Leah’s Story

By: Melissa, Parent of Leah, a 14 year old with a CHD2 genetic change

“Never give up. Keep pushing doctors to do everything they can to help control. Join support groups.”

What is your child’s relationship like with his/her siblings?

Leah loves her older sister but is easily angered and can become aggressive.

What does your family do for fun?

Taking walks on the local trails and road tripping.

Tell us about the biggest hardship your family faces.

Definitely trying to control Leah’s epilepsy due to CHD2 and her developmental delay.

What about your child puts a smile on your face?

When she’s having a good day and her laughter.

What motivates you to participate in research?
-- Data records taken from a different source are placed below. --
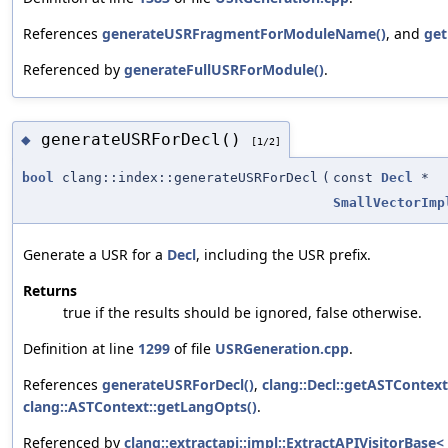
References
generateUSRFragmentForModuleName()
, and
get
Referenced by
generateFullUSRForModule()
.
generateUSRForDecl()
◆
[1/2]
bool
clang::index::generateUSRForDecl
(
const
Decl
*
SmallVectorImp
Generate a USR for a
Decl
, including the USR prefix.
Returns
true if the results should be ignored, false otherwise.
Definition at line
1299
of file
USRGeneration.cpp
.
References
generateUSRForDecl()
,
clang::Decl::getASTContext
clang::ASTContext::getLangOpts()
.
Referenced by
clang::extractapi::impl::ExtractAPIVisitorBase< 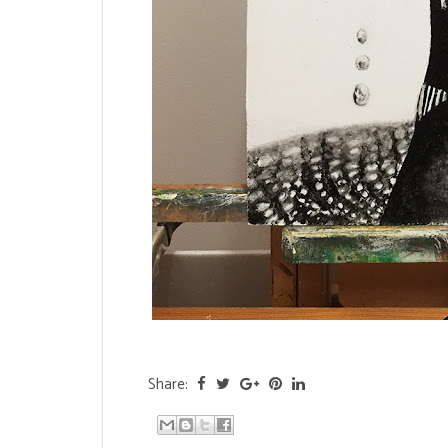
Share: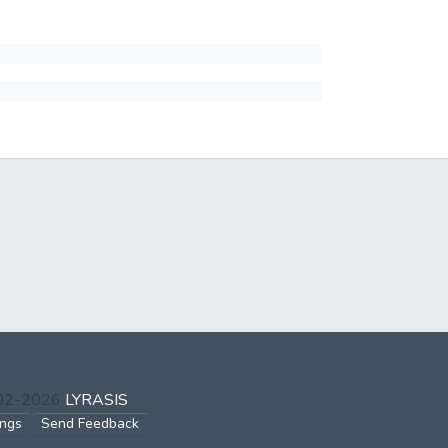
002-2026
LYRASIS
ings
Send Feedback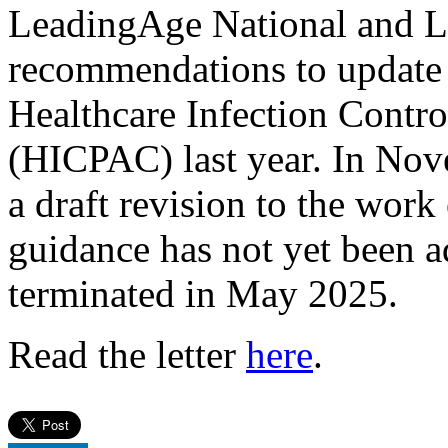
LeadingAge National and 
recommendations to update
Healthcare Infection Contr
(HICPAC) last year. In N
a draft revision to the work
guidance has not yet been
terminated in May 2025.
Read the letter
here
.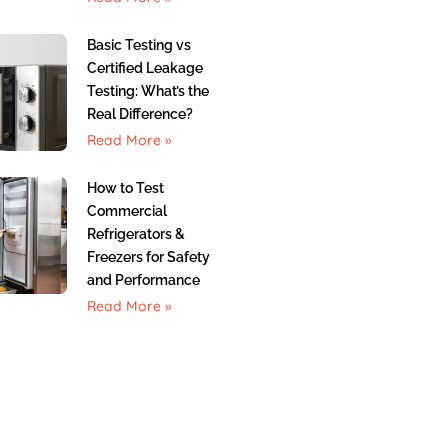
Basic Testing vs
Certified Leakage
Testing: What’s the
Real Difference?
Read More »
How to Test
Commercial
Refrigerators &
Freezers for Safety
and Performance
Read More »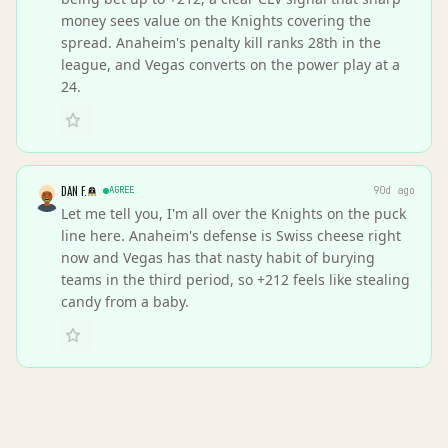
money sees value on the Knights covering the
spread. Anaheim's penalty kill ranks 28th in the
league, and Vegas converts on the power play at a
24.
DAN F.
AGREE
90d ago
Let me tell you, I'm all over the Knights on the puck
line here. Anaheim's defense is Swiss cheese right
now and Vegas has that nasty habit of burying
teams in the third period, so +212 feels like stealing
candy from a baby.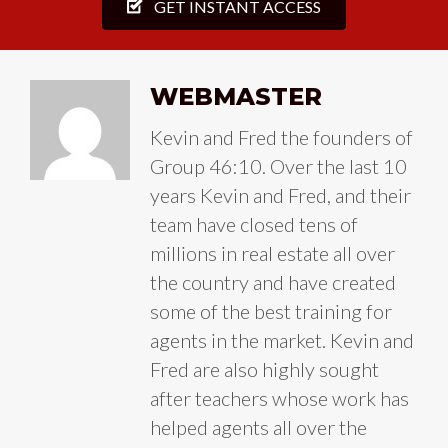
GET INSTANT ACCESS
WEBMASTER
Kevin and Fred the founders of
Group 46:10. Over the last 10
years Kevin and Fred, and their
team have closed tens of
millions in real estate all over
the country and have created
some of the best training for
agents in the market. Kevin and
Fred are also highly sought
after teachers whose work has
helped agents all over the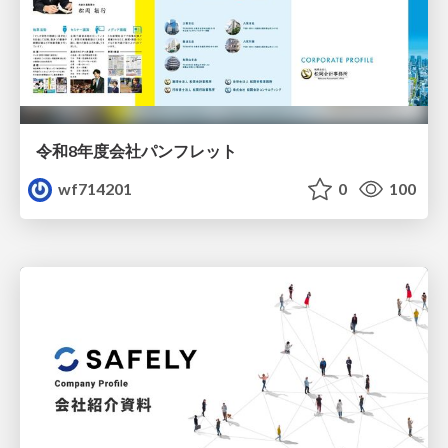
令和8年度会社パンフレット
wf714201
0
100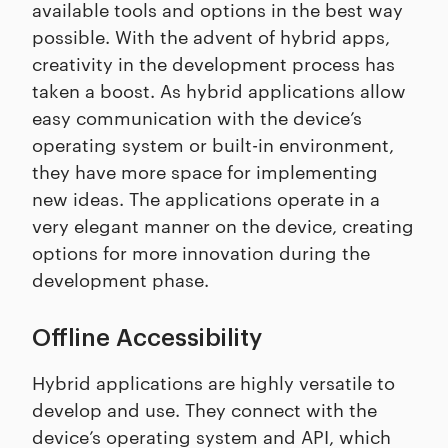
available tools and options in the best way
possible. With the advent of hybrid apps,
creativity in the development process has
taken a boost. As hybrid applications allow
easy communication with the device’s
operating system or built-in environment,
they have more space for implementing
new ideas. The applications operate in a
very elegant manner on the device, creating
options for more innovation during the
development phase.
Offline Accessibility
Hybrid applications are highly versatile to
develop and use. They connect with the
device’s operating system and API, which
Quality of life and I’d love to know more about CHD2 in regard to improving effective means of control.

How do you feel you are impacting our understanding of the genetic changes being studied in Simons Searchlight (16p11.2, 1q21.1, or single gene changes)?

Leah exhibits almost all of the findings in the research except the height and smaller head.

What have you learned about your child’s condition from other families?

That they all share similarities

If you could give one piece of advice to someone recently diagnosed with the genetic change in your family, what would it be?

Never give up. Keep pushing doctors to do everything they can to help control. Join support groups.

What is one question you wish researchers could answer about your child’s genetic change?

Is there a way to stop the seizures completely?